>Hard to say whether killing those who organize terrorism is itself
>terrorism. I find it more morally straightforward to criticize only the
>killing of Palestinian civilians at a clip 10 times greater than that
>the suicide bombers are able to muster (not to mention the razing of
>Palestinian homes and orchards).
It's not a tough question at all. When Israel carries out these assassinations, as often as not they get a few civilians in addition to the primary target. So it is very difficult to argue that you can kill the terrorists without killing civilians in the process.
Furthermore, how do we know that the Israeli targets are really terrorists? These are extrajudicial killings, which means that no evidence has to be presented of their guilt. This is a recipe for abuse - why can't the Israeli government order the death of someone they consider a nuisance under the guise that they are a terrorist? Sounds like that is exactly what happened in the case Seth brought up earlier on this thread.
And this does not even mention the bulldozing and shelling of Palestinian houses, or the fact that the occupation itself has been condenmed by virtually the entire world.
You also wrote:
>The fact that their are still homicides in the US does not mean that
>imprisonment of murderers isn't an effective tool of prevention. Gauging
>just how effective it is or isn't is an extremely difficult exercise.
Retaliation might be effective in limiting terrorist activity - but how would that work? It might work by providing a deterrent - terrorists think twice about committing an atrocity since they know there will be reprisals. But that is not what the terrorist organizations say - they usually state quite clearly that they are retaliating against Israeli operations.
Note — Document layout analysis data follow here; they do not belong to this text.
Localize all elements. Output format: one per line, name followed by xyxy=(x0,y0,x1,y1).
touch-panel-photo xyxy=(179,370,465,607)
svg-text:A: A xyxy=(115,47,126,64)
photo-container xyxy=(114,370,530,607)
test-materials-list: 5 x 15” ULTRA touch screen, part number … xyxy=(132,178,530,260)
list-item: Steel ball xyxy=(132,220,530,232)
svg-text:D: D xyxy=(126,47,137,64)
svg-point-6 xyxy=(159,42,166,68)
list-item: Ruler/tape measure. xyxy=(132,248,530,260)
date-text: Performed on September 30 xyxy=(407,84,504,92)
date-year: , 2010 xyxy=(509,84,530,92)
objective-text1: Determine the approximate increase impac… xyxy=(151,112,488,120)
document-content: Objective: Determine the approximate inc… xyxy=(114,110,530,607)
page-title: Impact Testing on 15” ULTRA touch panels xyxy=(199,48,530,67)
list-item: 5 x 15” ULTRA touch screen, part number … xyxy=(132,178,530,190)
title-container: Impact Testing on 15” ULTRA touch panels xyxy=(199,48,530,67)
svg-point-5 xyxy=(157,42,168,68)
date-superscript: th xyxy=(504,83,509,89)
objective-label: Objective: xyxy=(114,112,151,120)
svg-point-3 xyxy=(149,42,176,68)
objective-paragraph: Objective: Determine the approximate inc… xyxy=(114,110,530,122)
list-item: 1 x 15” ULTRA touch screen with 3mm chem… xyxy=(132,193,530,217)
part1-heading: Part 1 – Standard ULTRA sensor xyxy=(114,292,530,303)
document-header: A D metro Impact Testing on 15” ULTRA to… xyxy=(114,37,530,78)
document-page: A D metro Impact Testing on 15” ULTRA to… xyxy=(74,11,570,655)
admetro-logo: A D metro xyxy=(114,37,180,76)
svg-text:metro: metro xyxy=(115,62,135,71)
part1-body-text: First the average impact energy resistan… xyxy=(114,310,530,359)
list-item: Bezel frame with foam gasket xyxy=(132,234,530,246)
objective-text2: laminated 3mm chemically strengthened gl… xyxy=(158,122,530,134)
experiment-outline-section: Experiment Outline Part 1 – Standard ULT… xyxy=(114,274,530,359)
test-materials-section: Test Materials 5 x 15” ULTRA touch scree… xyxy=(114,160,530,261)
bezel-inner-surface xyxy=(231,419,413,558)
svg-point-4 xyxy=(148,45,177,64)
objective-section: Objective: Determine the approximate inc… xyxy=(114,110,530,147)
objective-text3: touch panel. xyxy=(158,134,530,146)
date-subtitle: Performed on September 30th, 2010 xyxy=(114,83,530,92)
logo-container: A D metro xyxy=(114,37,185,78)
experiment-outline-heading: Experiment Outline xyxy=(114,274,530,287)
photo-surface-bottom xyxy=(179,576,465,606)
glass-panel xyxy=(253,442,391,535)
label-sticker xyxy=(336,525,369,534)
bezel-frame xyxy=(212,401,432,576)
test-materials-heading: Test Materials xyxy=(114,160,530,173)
It might also work by eliminating would be terrorists, and so preventing the attacks that would have taken place had those folks still been alive to carry them out. I'm very skeptical of this argument as well. There always seems to be another Palestinian suicide bomber at the ready. And of course you need to take into account the fact that targeted assassinations generate new recruits for the terrorist organizations, so the net effect might the opposite of what was intended.
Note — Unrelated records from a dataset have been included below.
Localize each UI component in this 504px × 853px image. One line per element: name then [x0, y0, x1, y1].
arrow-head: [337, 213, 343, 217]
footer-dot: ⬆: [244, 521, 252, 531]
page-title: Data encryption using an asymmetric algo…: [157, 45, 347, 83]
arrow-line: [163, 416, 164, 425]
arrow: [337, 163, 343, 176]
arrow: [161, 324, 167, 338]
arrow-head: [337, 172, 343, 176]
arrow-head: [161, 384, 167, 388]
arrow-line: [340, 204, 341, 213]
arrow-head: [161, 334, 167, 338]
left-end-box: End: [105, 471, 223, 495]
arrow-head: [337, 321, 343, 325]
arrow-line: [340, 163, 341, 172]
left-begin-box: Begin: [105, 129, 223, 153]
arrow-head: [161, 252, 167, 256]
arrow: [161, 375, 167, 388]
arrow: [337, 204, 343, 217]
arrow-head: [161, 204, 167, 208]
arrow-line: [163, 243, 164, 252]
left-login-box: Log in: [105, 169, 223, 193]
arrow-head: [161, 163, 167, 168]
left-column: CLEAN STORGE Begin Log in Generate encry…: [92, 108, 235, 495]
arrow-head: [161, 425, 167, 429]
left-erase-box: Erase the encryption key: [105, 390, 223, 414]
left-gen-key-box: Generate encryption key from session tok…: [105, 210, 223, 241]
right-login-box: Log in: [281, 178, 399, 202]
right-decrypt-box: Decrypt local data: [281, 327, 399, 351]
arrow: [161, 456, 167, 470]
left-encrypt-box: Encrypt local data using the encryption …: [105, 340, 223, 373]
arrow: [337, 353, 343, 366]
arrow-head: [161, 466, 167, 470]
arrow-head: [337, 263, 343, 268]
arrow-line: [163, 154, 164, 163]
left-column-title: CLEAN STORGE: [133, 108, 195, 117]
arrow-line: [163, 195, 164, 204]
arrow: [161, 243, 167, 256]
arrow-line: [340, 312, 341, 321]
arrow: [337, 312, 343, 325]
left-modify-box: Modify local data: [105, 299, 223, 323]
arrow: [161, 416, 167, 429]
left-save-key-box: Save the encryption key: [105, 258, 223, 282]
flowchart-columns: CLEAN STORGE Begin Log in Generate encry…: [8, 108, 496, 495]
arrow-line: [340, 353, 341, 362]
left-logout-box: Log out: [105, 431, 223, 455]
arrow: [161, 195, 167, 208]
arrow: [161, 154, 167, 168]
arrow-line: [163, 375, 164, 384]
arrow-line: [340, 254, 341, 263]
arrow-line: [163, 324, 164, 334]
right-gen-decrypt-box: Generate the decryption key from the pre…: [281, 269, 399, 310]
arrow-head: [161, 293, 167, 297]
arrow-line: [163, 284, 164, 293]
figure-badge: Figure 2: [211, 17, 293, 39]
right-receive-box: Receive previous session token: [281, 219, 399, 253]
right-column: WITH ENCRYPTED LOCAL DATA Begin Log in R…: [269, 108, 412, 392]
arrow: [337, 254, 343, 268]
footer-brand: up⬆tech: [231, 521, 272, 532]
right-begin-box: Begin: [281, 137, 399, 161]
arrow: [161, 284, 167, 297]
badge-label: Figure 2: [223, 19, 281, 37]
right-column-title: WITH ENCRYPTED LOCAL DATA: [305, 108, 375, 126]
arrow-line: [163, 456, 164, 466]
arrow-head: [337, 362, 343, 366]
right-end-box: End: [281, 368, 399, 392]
>As Wojtek stated before, the analogy between 9-11 and past terrorism in
>Israel is not particularly strong. It may indeed be true that killing
>Palestinian terrorist merely encourages more low-tech bombers. In this
>case, the issue is motivation as opposed to means. On the other hand,
>it comes to bin Laden and co, there simply aren't any other terrorists
>networks that appear to be capable of inflicting the sort of damage that
>shook New York. Destroy the network and it is far from certain that
>will be able to take its place.
The example you used was in the context of the Israel/Palestinian conflict, and I merely followed suit. As far as the US/Al-Quaeda situation is concerned, I don't see any reason why Osama bin-Laden's group is the only one which can carry out attacks on the US. You don't need a lot of money. Just some fertilizer and the will to carry it out, as Timothy McVeigh could have told you. It is even easier for a suicide bomber to succeed. I do agree that seriously weakening a sophisticated organizaiton like Al-Quaeda would reduce the odds of an attack on the scale of the WTC bombing, but I don't believe it would make us safe form terror.